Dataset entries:
------------------------------------------------

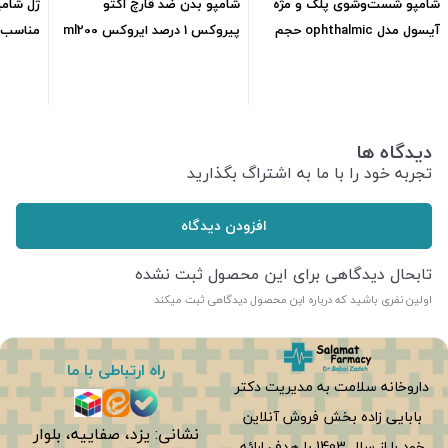
شامپو شست‌وشوی پلک و مژه
شامپو بدن ضد قارچ اکتو
آیسول مدل ophthalmic حجم
پیروکس 1 درصد ایروکس ml200
مناسب مو
75ml
172,500
تومان
215,000
تومان
دیدگاه ها
تجربه خود را با ما به اشتراگ بگذارید
افزودن دیدگاه
تابحال دیدگاهی برای این محصول ثبت نشده
اولین نفری باشید که درباره این محصول دیدگاهی ثبت میکند
راه ارتباطی با ما
داروخانه سلامت به مدیریت دکتر
بابایی زاده بخش فروش آنلاین
نشانی: یزد، صفاییه، بلوار
خود را از سال 1403 با هدف ارائه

------------------------------------------------

WORK TASK: Which lines above contain the word "شامپو"? Copy each of them.

RESPONSE TO THIS TASK:
شامپو شست‌وشوی پلک و مژه
شامپو بدن ضد قارچ اکتو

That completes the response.